= Clocktaur Wars =

Romantasy series by T. Kingfisher

The Clocktaur Wars series is a fantasy romance duology by Ursula Vernon, published under the pen name T. Kingfisher. It is set in the World of the White Rat, alongside other series like Swordheart and The Saint of Steel. Clockwork Boys, the first novel in the duology, was originally published in November 2017 by Red Wombat Studio, followed by The Wonder Engine in 2018. Both novels were later re-released by Titan Books. A review in Locus called it "a grimly funny adventure story."

== Synopsis ==

=== Clockwork Boys ===
A group of three criminals and a scholar go on a journey to discover the origins of the Clockwork Boys, an army of raiding automatons from rival Anuket City. Slate, a forger, leads the group, to the dismay of the misogynistic and sheltered Learned Edmund; she is joined by her friend and once-lover Brennen, as well as a disgraced paladin named Caliban who went on a murderous rampage while possessed and still carries the demon's corpse in his soul. The three criminals, coerced into the mission by a magic tattoo, do not expect to reach Anuket City alive. Learned Edmund naively believes their mission is possible.

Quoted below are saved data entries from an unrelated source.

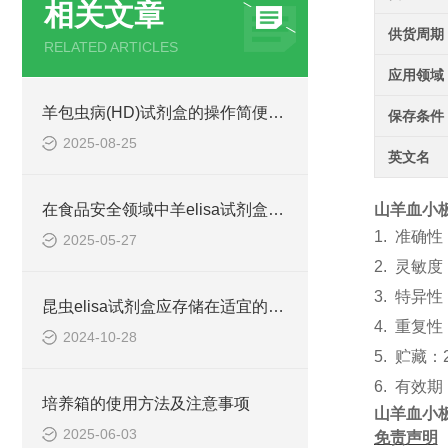
相关文章
供货周期
RELATED ARTICLES
应用领域
羊包虫病(HD)试剂盒的操作简便快捷
保存条件
2025-08-25
英文名
在食品安全领域中羊elisa试剂盒也有着一定的应用
山羊血小板因
1.
准确性
2025-05-27
2.
灵敏度
3.
特异性
昆虫elisa试剂盒应存储在适宜的环境中
4.
重复性
2024-10-28
5.
贮藏：
6.
有效期
培养箱的使用方法及注意事项
山羊血小板因
2025-06-03
免责声明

Their route to Anuket City is blocked by raiding Clockwork Boys, so they are forced to detour through the mountains. Along the way, Brennen bristles as Slate and Caliban discover a mutual attraction and Edmund learns to cope with being in the presence of a woman. Slate discovers that she does want to live when her horse bolts during a storm. Caliban rescues her. Afterwards, she tries to kiss him, but he is worried about taking advantage of her in a vulnerable state and insults her badly during his explanation.

The group gets lost in the uncanny and dangerous Vagrant Hills. Caliban and Brennen are kidnapped by deer-people called rune. Their leader, a demon-possessed shaman, tries to bargain with Caliban by offering to remove the dead demon from his soul. He refuses, knowing that her demon will possess him as soon as the other demon's corpse is removed. Slate rescues Caliban and Brennen, as well as a captive gnoll named Grimehug. While in the Vagrant Hills, Slate stumbles across the notebook of Learned Amadai, a scholar who sent the first reports of Clockwork Boys back to Edmund's order.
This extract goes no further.